Closing the Back Door: Quantifying the Risk of Losing a Financial Advisor

Closing the Back Door: Quantifying the Risk of Losing a Financial Advisor


The concern about losing an advisor has focused on the risk that advisors who leave the firm will take clients with them.  Risk mitigation efforts have focused on the top producers, who are often the most tenured.  But a far greater cost of advisor attrition is the production that is lost when the advisor departs.

The advisor’s replacement rarely is available immediately, and once the new advisor is on board, his or her production is generally less than the former advisor’s gross revenue.  So, the firm loses the difference in revenue between the original advisor’s production and the new recruit.

Moreover, that gap continues year after year.  While the new advisor’s production ramps up, the former advisor’s production would have grown as well.
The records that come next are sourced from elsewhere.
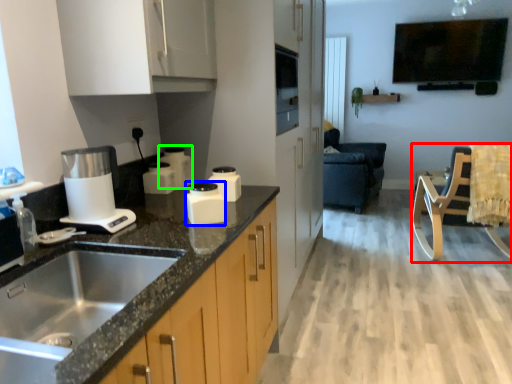 Question: Considering the real-world distances, which object is closest to rocking chair (highlighted by a red box)? kitchen appliance (highlighted by a blue box) or kitchen appliance (highlighted by a green box).

Choices:
 (A) kitchen appliance
 (B) kitchen appliance

Answer: (B) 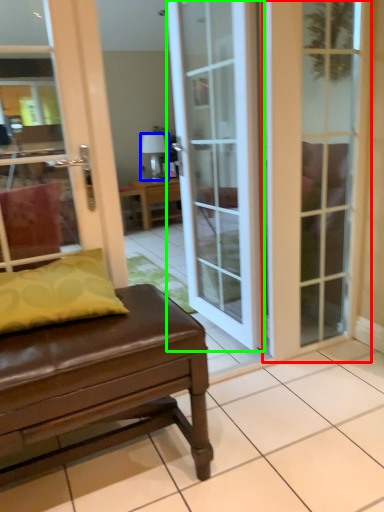 Question: Which is farther away from door (highlighted by a red box)? lamp (highlighted by a blue box) or door (highlighted by a green box)?

Choices:
 (A) lamp
 (B) door

Answer: (A) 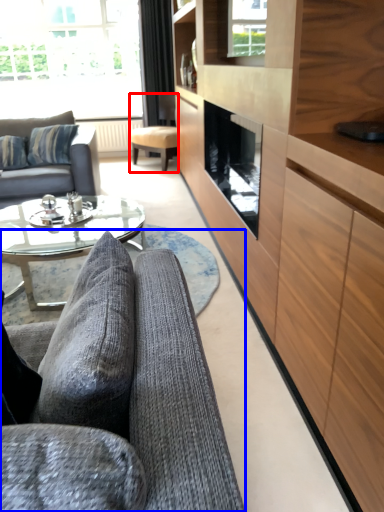 Question: Which of the following is the closest to the observer, chair (highlighted by a red box) or studio couch (highlighted by a blue box)?

Choices:
 (A) chair
 (B) studio couch

Answer: (B) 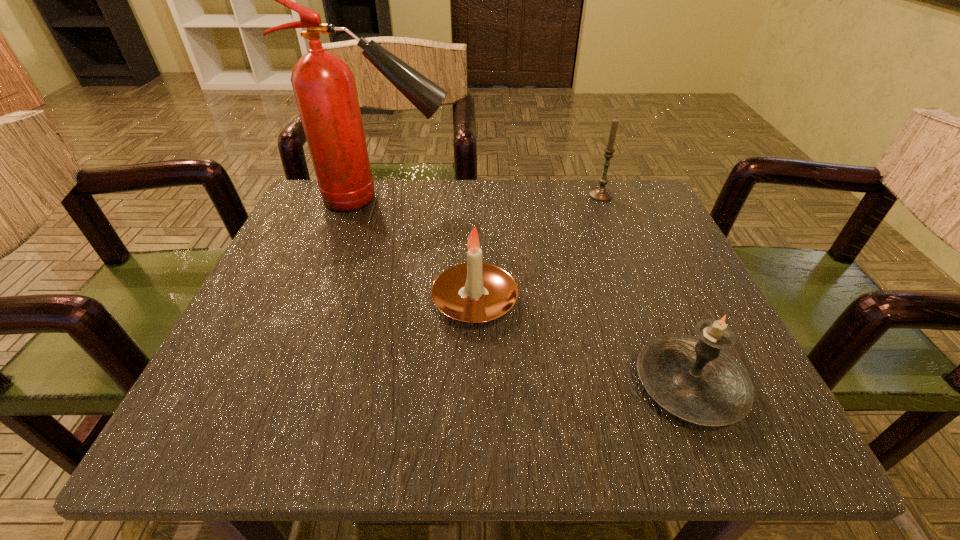 Identify the location of vacant position in the image that satisfies the following two spatial constraints: 1. on the front side of the farthest candle; 2. on the right side of the nearest candle. pos(673,385).

Locate an element on the screen. The height and width of the screenshot is (540, 960). free space in the image that satisfies the following two spatial constraints: 1. at the nozzle end of the third farthest object; 2. on the right side of the tallest object is located at coordinates (351, 302).

Locate an element on the screen. The image size is (960, 540). vacant space that satisfies the following two spatial constraints: 1. on the back side of the leftmost candle; 2. on the left side of the farthest candle is located at coordinates (476, 195).

Where is `vacant space that satisfies the following two spatial constraints: 1. at the nozzle end of the fire extinguisher; 2. on the left side of the nearest candle`? The image size is (960, 540). vacant space that satisfies the following two spatial constraints: 1. at the nozzle end of the fire extinguisher; 2. on the left side of the nearest candle is located at coordinates (325, 385). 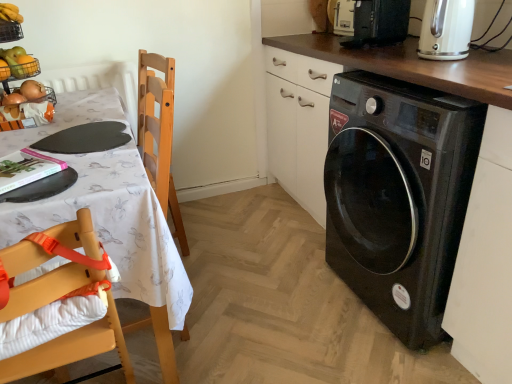 Question: From the image's perspective, does metallic wire basket at upper left appear higher than black glossy washing machine at lower right?

Choices:
 (A) yes
 (B) no

Answer: (A)

Question: Is black glossy washing machine at lower right located within metallic wire basket at upper left?

Choices:
 (A) yes
 (B) no

Answer: (B)

Question: Is metallic wire basket at upper left positioned far away from black glossy washing machine at lower right?

Choices:
 (A) yes
 (B) no

Answer: (A)

Question: Does metallic wire basket at upper left have a lesser height compared to black glossy washing machine at lower right?

Choices:
 (A) no
 (B) yes

Answer: (B)

Question: Is metallic wire basket at upper left placed right next to black glossy washing machine at lower right?

Choices:
 (A) no
 (B) yes

Answer: (A)

Question: Is metallic wire basket at upper left thinner than black glossy washing machine at lower right?

Choices:
 (A) no
 (B) yes

Answer: (B)

Question: From a real-world perspective, is wooden highchair at left on top of metallic wire basket at upper left?

Choices:
 (A) yes
 (B) no

Answer: (B)

Question: From a real-world perspective, is wooden highchair at left located beneath metallic wire basket at upper left?

Choices:
 (A) yes
 (B) no

Answer: (A)

Question: Can you confirm if wooden highchair at left is positioned to the right of metallic wire basket at upper left?

Choices:
 (A) yes
 (B) no

Answer: (A)

Question: Is wooden highchair at left turned away from metallic wire basket at upper left?

Choices:
 (A) yes
 (B) no

Answer: (B)

Question: Is wooden highchair at left next to metallic wire basket at upper left and touching it?

Choices:
 (A) no
 (B) yes

Answer: (A)

Question: From the image's perspective, would you say wooden highchair at left is shown under metallic wire basket at upper left?

Choices:
 (A) yes
 (B) no

Answer: (A)

Question: Is wooden highchair at left shorter than black glossy washing machine at lower right?

Choices:
 (A) yes
 (B) no

Answer: (A) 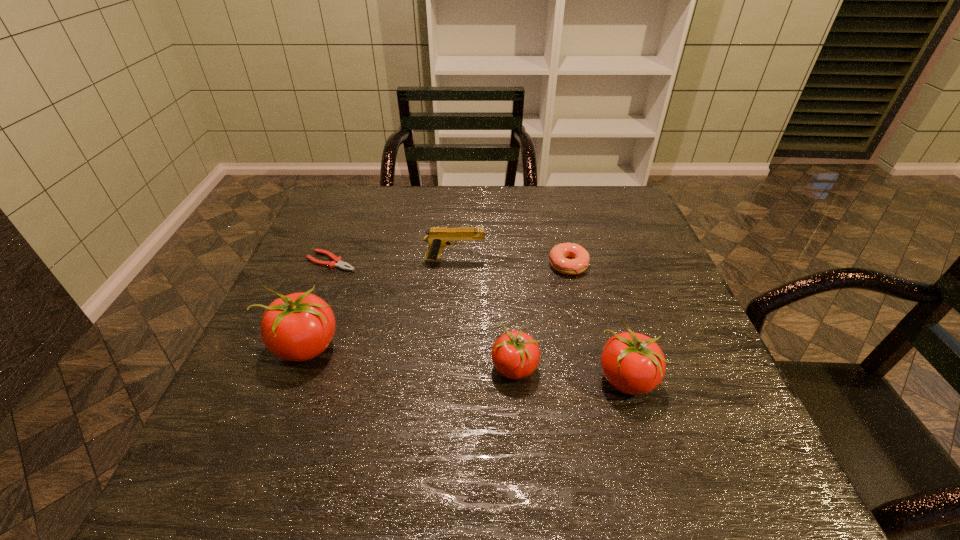 At what (x,y) coordinates should I click in order to perform the action: click on vacant point located 0.130m on the right of the rightmost tomato. Please return your answer as a coordinate pair (x, y). Looking at the image, I should click on (722, 379).

This screenshot has width=960, height=540. In order to click on vacant space situated 0.110m on the front of the shortest object in this screenshot , I will do (315, 303).

At what (x,y) coordinates should I click in order to perform the action: click on vacant space located on the front of the second shortest object. Please return your answer as a coordinate pair (x, y). Looking at the image, I should click on (592, 366).

Where is `vacant space located 0.160m at the barrel of the fourth object from right to left`? The image size is (960, 540). vacant space located 0.160m at the barrel of the fourth object from right to left is located at coordinates [546, 260].

This screenshot has height=540, width=960. I want to click on object located in the near edge section of the desktop, so click(x=633, y=363).

Where is `tomato present at the left edge`? tomato present at the left edge is located at coordinates (298, 327).

Where is `pliers situated at the left edge`? The width and height of the screenshot is (960, 540). pliers situated at the left edge is located at coordinates (337, 261).

This screenshot has height=540, width=960. I want to click on object that is at the right edge, so click(633, 363).

Where is `object that is at the near right corner`? The image size is (960, 540). object that is at the near right corner is located at coordinates pos(633,363).

Find the location of `vacant space at the far edge of the desktop`. vacant space at the far edge of the desktop is located at coordinates (404, 198). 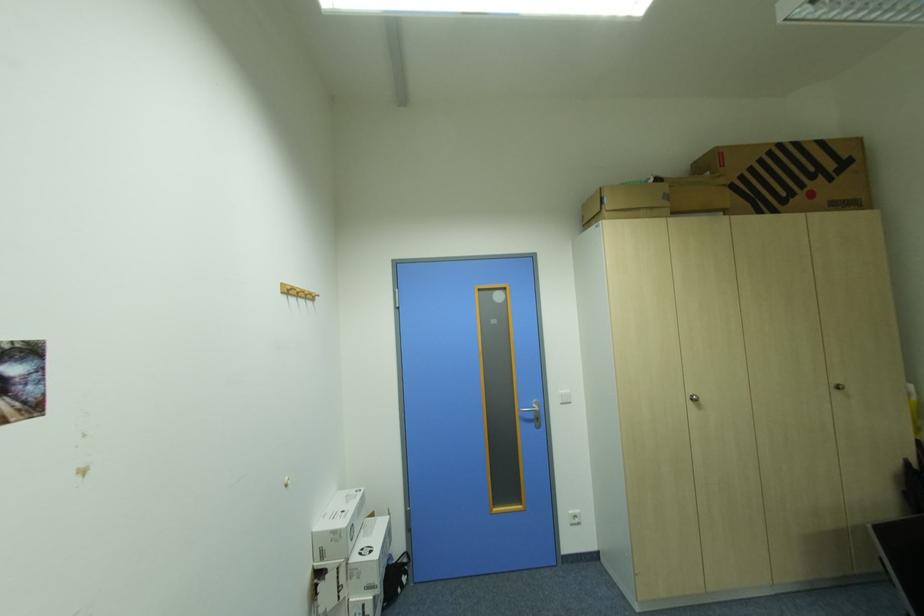 Find where to hang the wooden coat hook. Please return your answer as a coordinate pair (x, y).

(286, 289) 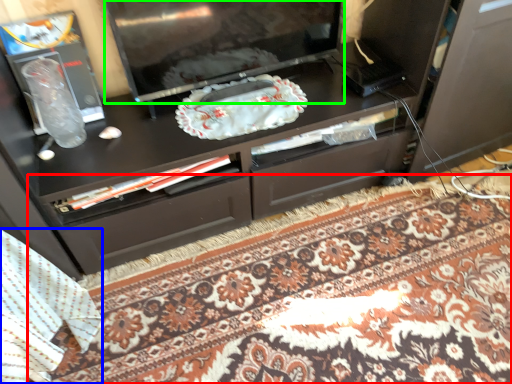 Question: Which object is the farthest from mat (highlighted by a red box)? Choose among these: blanket (highlighted by a blue box) or television (highlighted by a green box).

Choices:
 (A) blanket
 (B) television

Answer: (B) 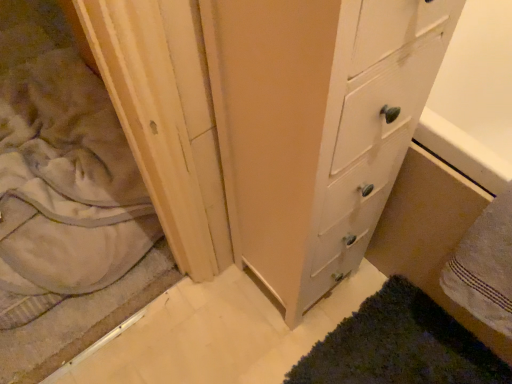 At what (x,y) coordinates should I click in order to perform the action: click on vacant area situated to the left side of white wood chest of drawers at center. Please return your answer as a coordinate pair (x, y). The height and width of the screenshot is (384, 512). Looking at the image, I should click on tap(216, 310). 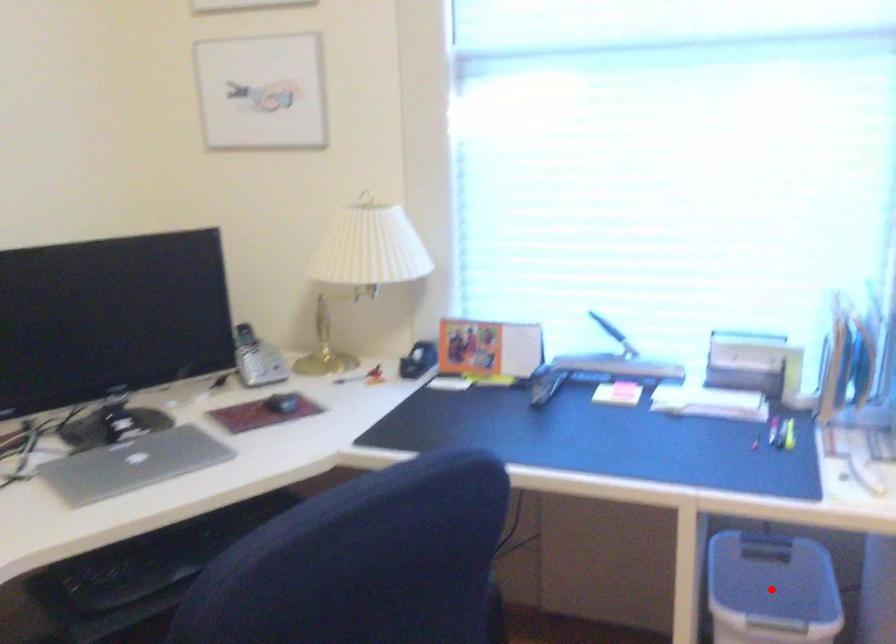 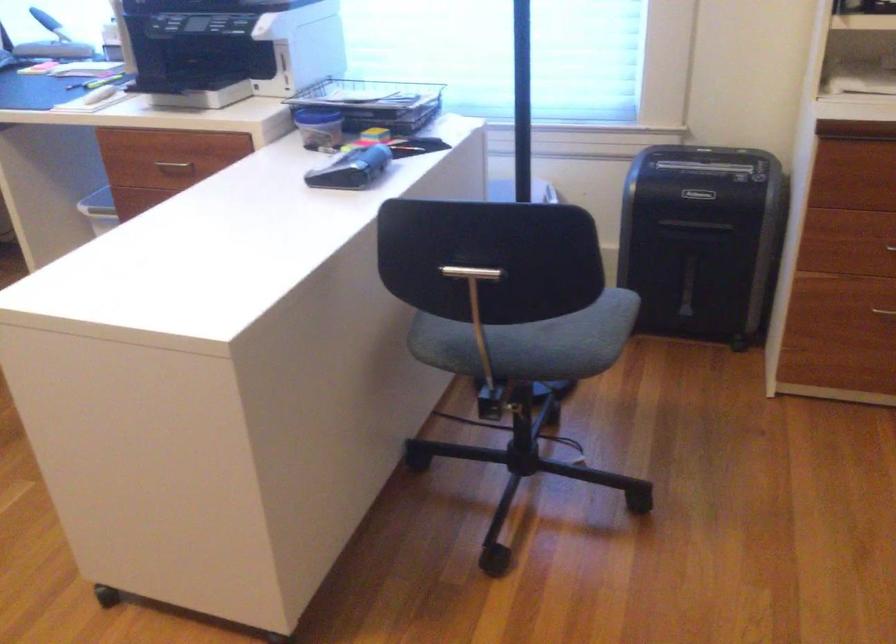 Question: I am providing you with two images of the same scene from different viewpoints. A red point is marked on the first image. Can you still see the location of the red point in image 2?

Choices:
 (A) Yes
 (B) No

Answer: (B) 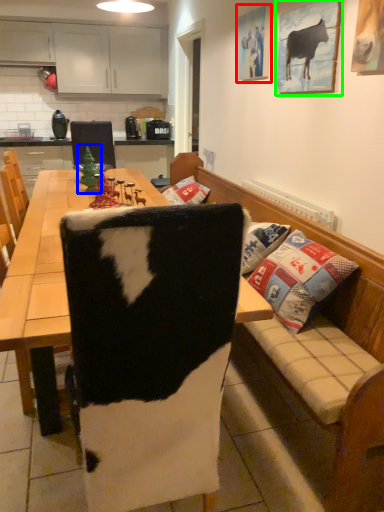 Question: Based on their relative distances, which object is farther from picture frame (highlighted by a red box)? Choose from christmas tree (highlighted by a blue box) and picture frame (highlighted by a green box).

Choices:
 (A) christmas tree
 (B) picture frame

Answer: (A) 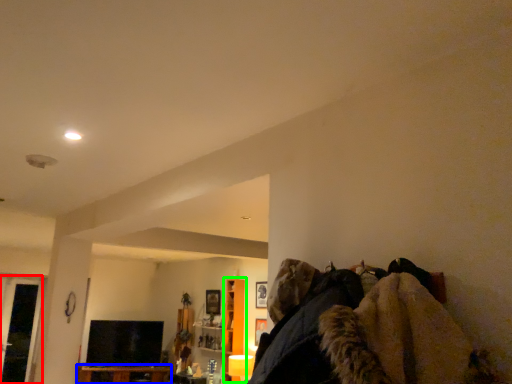 Question: Based on their relative distances, which object is nearer to glass door (highlighted by a red box)? Choose from furniture (highlighted by a blue box) and cabinet (highlighted by a green box).

Choices:
 (A) furniture
 (B) cabinet

Answer: (A) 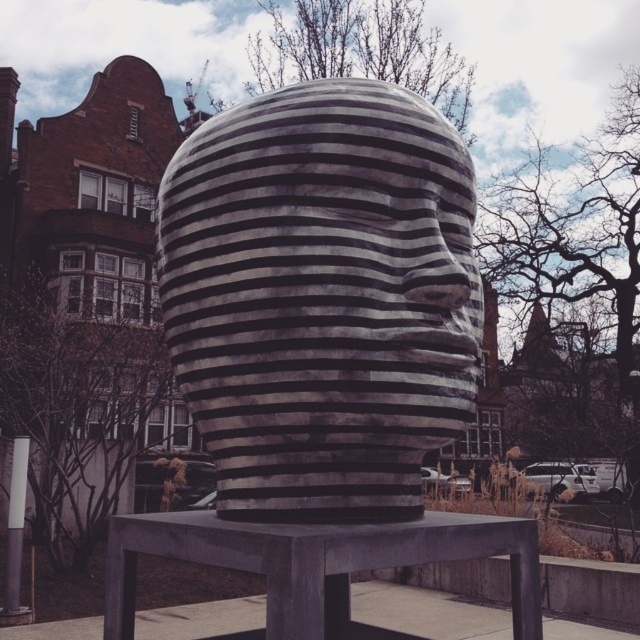 Between marble-like striped bust at center and smooth gray stool at center, which one is positioned lower?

Advisor production generally grows with tenure.  On average, the gap in production fluctuates, but it never falls to zero.

So the cost of an advisor’s attrition is the cumulative loss in production over the course of the former advisor’s career.

The proposed study will quantify this loss of revenue for advisors of different tenures and demonstrate that the lost revenue from advisors of virtually every tenure is roughly equivalent —$2 million on a present value basis.

We will analyze data from the Kehrer Bielan proprietary database of 2,884 individual advisors from 162 banks and credit unions, including their age and tenure, client book, size of their branch territory, AUM and its composition, production and its composition, access to sales assistants, and whether they are part of an advisor team or are a second story advisor.  While we will focus on the relationship between gross revenue and tenure, we will be able to control for differences in other factors, and segment the analysis for different kinds of advisors, e.g., transactional vs advisory focused.